Atualmente, o coordenador do GTE petista projeta o lançamento de aproximadamente vinte candidatos a senador e de dez a quinze postulantes a governador vindos das fileiras do partido. Essa movimentação demonstra a intenção do PT de fortalecer sua base estadual como alicerce para a campanha presidencial.
Foco no Nordeste e riscos no Rio Grande do Norte
Os estados já governados pelo PT – Bahia, Ceará, Piauí e Rio Grande do Norte, todos localizados na região Nordeste – são considerados "prioridade" na estratégia partidária, conforme afirma José Guimarães. Nos três primeiros, os atuais governadores Jerônimo Rodrigues, Elmano de Freitas e Rafael Fonteles têm direito à reeleição, o que facilita a manutenção desses redutos.
No entanto, a situação no Rio Grande do Norte preocupa a cúpula petista. Tanto a governadora Fátima Bezerra quanto seu vice, Walter Alves do MDB, devem renunciar dentro do prazo legal de seis meses antes das eleições para concorrer a outros cargos. Esse movimento cria um risco real de uma disputa indireta na Assembleia Legislativa, que poderia alçar um nome da oposição à chefia do Executivo estadual até o final do ano.
Planos de contingência e escalação de ministros
A simples possibilidade de o PT perder a hegemonia em redutos nordestinos levou à elaboração de planos de contingência.
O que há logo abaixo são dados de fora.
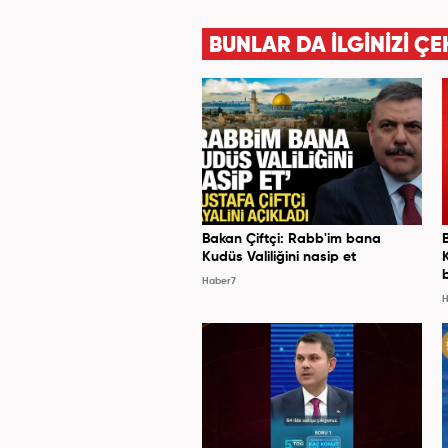
BUNLAR DA İLGİNİZİ ÇE
Bakan Çiftçi: Rabb'im bana
Kudüs Valiliğini nasip et
Haber7
H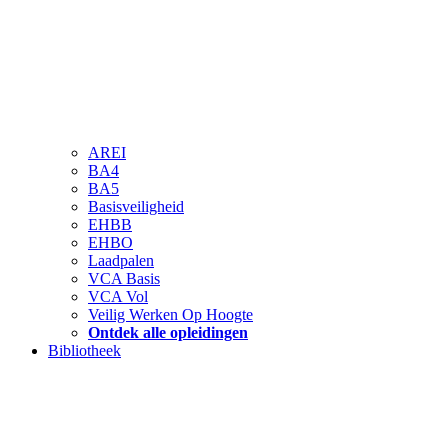
AREI
BA4
BA5
Basisveiligheid
EHBB
EHBO
Laadpalen
VCA Basis
VCA Vol
Veilig Werken Op Hoogte
Ontdek alle opleidingen
Bibliotheek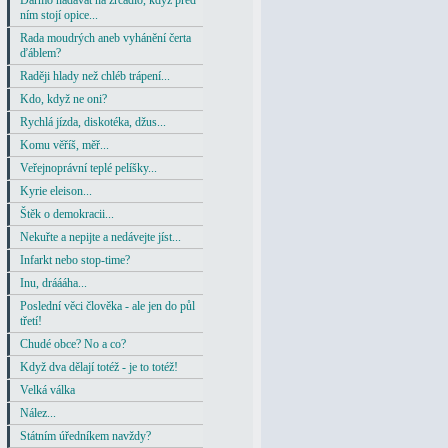
Darmo nadávat na zrcadlo, když před
ním stojí opice...
Rada moudrých aneb vyhánění čerta
ďáblem?
Raději hlady než chléb trápení...
Kdo, když ne oni?
Rychlá jízda, diskotéka, džus...
Komu věříš, měř...
Veřejnoprávní teplé pelíšky...
Kyrie eleison...
Štěk o demokracii...
Nekuřte a nepijte a nedávejte jíst...
Infarkt nebo stop-time?
Inu, dráááha...
Poslední věci člověka - ale jen do půl
třetí!
Chudé obce? No a co?
Když dva dělají totéž - je to totéž!
Velká válka
Nález...
Státním úředníkem navždy?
Se necessário, ministros estratégicos do governo Lula poderão ser escalados para disputar governos estaduais, conforme revelado em reportagem da revista VEJA. Essa medida visa proteger bases consideradas essenciais para a vitória nacional.
No chamado "triângulo eleitoral" do Sudeste, formado por São Paulo, Minas Gerais e Rio de Janeiro – os três maiores colégios eleitorais do país –, a necessidade de "palanques potentes" é ainda mais urgente, segundo Guimarães. Com essa premissa em mente, tudo indica que o ministro da Fazenda, Fernando Haddad, será destacado para enfrentar novamente Tarcísio de Freitas em São Paulo.
A missão de Haddad seria tentar manter o patamar de votos que Lula obteve dos paulistas em 2022, considerado crucial para sua vitória contra Jair Bolsonaro naquela eleição. Essa estratégia demonstra como o PT busca otimizar seus recursos humanos mais valiosos para maximizar resultados em regiões decisivas.
A reunião da próxima segunda-feira representa, portanto, um momento-chave na preparação do PT para as eleições. O mapa eleitoral que será produzido não apenas orientará as decisões de Lula sobre os palanques estaduais, mas também definirá os contornos da campanha pela reeleição presidencial, com implicações profundas para o cenário político nacional nos próximos anos.